Dataset | 3 midg. | 4 late midg. | 5 endg. | 6 startp. | 8 shuf. |
---|
Positions | 1000350 | 1000107 | 1000000 | 10111141 | 1000145 |
Unique positions | 537946 (53.8%) | 692459 (69.2%) | 103738 (10.4%) | 3290287 (32.5%) | 243723 |
Unique pos with history | 702473 (70.2%) | 875692 (87.6%) | 897186 (89.7%) | 4535616 (44.9%) | 949180 |
Unique pos rep2 history | 538307 (53.8%) | 700134 (70.0%) | 111754 (11.2%) | 3291930 (32.6%) | 245762 |
Unique +rule50 | 584265 (58.4%) | 750441 (75.0%) | 129460 (12.9%) | 3685536 (36.5%) | 278887 |
Threefold | 69 | 3128 | 404 | 323 | 33 |
Twofold | 413 | 3438 | 20606 | 3794 | 6853 |
Norep | 999223 (99.9%) | 970586 (97.0%) | 918339 (91.8%) | 10097097 (99.9%) | 983750 |
Pseudonodes | 878 | 8002 | 21020 | 2651 | 10415 |
Dataset | 2 startp. | 7 perpet. |
---|
Positions | 1000232 | 1001502 |
Unique positions | 409988 (41.0%) | 23244 |
Unique pos with history | 535639 (53.6%) | 64001 |
Unique pos rep2 history | 410229 (41.0%) | 34520 |
Unique +rule50 | 449766 (45.0%) | 29254 |
Threefold | 60 | 109884 |
Twofold | 355 | 99294 |
Norep | 999036 (99.9%) | 88295 |
Pseudonodes | 363 | 436 |
- Dataset – title of dataset.
- Positions – number of positions in the set.
- Unique positions – number of unique positions in the set (what makes a cache hit in Lc0).
- Unique positions with history – number of unique positions in the set, where all positions from the last capture or pawn move (in any order) are included into positions.

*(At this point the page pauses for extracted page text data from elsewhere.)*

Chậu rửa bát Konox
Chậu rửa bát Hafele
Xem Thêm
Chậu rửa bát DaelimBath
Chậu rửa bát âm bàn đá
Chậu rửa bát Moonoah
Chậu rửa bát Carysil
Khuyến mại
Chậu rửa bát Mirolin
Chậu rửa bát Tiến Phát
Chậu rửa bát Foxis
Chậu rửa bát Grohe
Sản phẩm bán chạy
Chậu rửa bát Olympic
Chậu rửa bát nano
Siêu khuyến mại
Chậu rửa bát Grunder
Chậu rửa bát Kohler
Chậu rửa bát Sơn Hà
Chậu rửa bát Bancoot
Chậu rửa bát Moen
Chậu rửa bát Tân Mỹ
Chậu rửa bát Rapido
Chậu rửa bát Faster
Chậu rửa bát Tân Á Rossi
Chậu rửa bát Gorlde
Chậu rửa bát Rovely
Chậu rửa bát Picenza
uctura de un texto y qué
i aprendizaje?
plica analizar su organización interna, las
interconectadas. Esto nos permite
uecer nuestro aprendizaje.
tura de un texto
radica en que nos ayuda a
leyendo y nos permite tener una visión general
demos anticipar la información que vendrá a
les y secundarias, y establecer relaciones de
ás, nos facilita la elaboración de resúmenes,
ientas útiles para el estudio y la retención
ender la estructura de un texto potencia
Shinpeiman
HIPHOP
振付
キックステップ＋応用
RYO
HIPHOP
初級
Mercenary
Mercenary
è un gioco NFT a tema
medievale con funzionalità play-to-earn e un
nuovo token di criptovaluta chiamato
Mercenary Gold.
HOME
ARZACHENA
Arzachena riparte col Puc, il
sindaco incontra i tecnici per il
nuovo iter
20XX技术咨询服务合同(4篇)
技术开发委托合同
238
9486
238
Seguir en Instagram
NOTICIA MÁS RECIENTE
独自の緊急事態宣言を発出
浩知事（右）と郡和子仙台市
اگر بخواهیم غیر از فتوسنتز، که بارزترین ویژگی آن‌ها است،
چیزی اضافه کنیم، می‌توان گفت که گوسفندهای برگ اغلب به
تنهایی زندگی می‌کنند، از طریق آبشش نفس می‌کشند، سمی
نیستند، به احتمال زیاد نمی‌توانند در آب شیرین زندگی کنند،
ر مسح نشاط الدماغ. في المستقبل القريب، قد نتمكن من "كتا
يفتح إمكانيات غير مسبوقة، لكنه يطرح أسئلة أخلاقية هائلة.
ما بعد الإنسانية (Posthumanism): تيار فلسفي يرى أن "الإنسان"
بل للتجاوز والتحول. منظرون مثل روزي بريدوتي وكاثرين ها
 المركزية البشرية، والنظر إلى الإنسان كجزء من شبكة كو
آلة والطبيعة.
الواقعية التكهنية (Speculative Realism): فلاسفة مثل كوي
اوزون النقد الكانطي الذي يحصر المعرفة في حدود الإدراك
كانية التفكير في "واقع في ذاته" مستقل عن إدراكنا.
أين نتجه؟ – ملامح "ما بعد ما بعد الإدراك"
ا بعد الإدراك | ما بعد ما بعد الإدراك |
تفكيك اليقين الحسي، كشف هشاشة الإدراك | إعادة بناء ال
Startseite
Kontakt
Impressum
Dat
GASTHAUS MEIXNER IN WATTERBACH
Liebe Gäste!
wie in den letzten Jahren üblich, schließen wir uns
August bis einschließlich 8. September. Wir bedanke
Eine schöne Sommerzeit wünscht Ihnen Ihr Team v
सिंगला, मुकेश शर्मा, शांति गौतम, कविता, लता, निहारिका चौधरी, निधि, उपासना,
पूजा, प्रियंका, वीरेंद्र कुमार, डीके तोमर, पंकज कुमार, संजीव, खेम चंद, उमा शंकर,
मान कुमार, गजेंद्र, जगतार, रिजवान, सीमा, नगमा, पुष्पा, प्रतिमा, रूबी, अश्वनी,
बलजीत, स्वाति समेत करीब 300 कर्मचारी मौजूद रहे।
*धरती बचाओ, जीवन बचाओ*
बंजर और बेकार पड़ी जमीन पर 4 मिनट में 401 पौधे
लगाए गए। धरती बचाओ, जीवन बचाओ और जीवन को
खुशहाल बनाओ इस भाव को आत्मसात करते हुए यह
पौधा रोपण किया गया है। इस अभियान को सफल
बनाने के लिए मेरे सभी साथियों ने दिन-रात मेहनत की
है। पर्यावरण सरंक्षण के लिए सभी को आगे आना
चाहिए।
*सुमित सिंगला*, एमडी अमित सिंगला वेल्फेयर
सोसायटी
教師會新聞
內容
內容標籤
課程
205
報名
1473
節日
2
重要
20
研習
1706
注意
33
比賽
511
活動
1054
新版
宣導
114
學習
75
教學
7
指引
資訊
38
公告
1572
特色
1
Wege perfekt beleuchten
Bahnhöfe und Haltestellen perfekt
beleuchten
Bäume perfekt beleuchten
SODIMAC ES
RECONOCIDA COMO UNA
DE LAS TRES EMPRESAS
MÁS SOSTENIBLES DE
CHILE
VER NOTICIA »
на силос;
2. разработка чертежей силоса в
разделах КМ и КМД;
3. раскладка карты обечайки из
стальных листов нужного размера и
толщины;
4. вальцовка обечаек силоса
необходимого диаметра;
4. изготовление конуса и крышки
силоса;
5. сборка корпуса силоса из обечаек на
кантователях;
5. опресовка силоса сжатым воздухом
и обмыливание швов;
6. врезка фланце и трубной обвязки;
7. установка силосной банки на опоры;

- Unique positions with rep2 history – the same, but only history positions which appeared more than once are included into the position.
- Unique +rule50 – Number of unique positions (without history) if rule50 count is included into position hash.
- Threefold – Number of three-fold repetition positions.
- Threefold – Number of exact two-fold repetition positions.
- Norep – Number of positions which do not include any repetitions in PV.
- Pseudonodes – Number of additional “pseudo nodes” due to repeptition handles.